Segment Start: Input data
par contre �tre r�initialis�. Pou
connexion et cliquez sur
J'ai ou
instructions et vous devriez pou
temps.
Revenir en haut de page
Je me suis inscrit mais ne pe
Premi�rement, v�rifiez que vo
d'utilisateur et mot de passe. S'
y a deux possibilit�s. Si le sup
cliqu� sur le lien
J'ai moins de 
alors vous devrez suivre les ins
Segment End: Input data
Segment Start: Input data
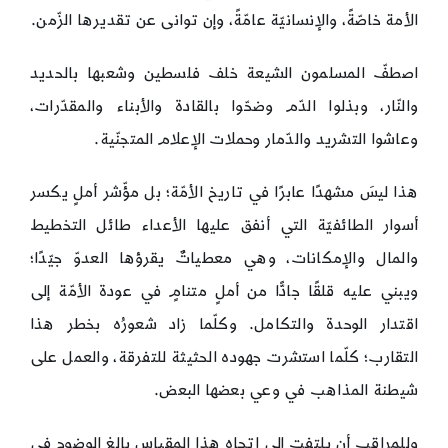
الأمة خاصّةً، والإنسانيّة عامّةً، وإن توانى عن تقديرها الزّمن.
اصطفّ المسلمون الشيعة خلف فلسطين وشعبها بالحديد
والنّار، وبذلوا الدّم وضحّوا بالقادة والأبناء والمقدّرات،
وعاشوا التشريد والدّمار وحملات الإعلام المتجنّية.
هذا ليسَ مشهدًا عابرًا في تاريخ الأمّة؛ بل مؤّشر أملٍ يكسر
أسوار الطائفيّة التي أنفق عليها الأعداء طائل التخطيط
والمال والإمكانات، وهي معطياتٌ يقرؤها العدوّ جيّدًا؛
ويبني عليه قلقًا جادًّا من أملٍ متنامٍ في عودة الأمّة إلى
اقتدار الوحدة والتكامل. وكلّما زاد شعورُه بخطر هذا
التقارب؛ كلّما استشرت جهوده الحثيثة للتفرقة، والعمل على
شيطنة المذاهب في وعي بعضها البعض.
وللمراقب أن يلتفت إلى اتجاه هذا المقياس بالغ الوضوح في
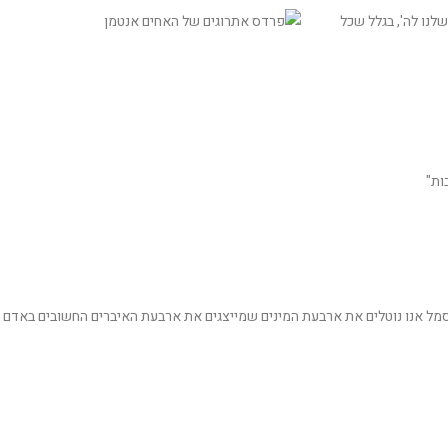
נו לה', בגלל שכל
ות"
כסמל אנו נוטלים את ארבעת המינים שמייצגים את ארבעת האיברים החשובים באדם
Segment End: Input data
Reproduce, word for word, everything in the listing above from the line containing "اصطفّ المسلمون الشيعة" down to the line containing "כסמל אנו נוטלים", both of them included. No pictures.

# [Response]
اصطفّ المسلمون الشيعة خلف فلسطين وشعبها بالحديد
والنّار، وبذلوا الدّم وضحّوا بالقادة والأبناء والمقدّرات،
وعاشوا التشريد والدّمار وحملات الإعلام المتجنّية.
هذا ليسَ مشهدًا عابرًا في تاريخ الأمّة؛ بل مؤّشر أملٍ يكسر
أسوار الطائفيّة التي أنفق عليها الأعداء طائل التخطيط
والمال والإمكانات، وهي معطياتٌ يقرؤها العدوّ جيّدًا؛
ويبني عليه قلقًا جادًّا من أملٍ متنامٍ في عودة الأمّة إلى
اقتدار الوحدة والتكامل. وكلّما زاد شعورُه بخطر هذا
التقارب؛ كلّما استشرت جهوده الحثيثة للتفرقة، والعمل على
شيطنة المذاهب في وعي بعضها البعض.
وللمراقب أن يلتفت إلى اتجاه هذا المقياس بالغ الوضوح في
נו לה', בגלל שכל
ות"
כסמל אנו נוטלים את ארבעת המינים שמייצגים את ארבעת האיברים החשובים באדם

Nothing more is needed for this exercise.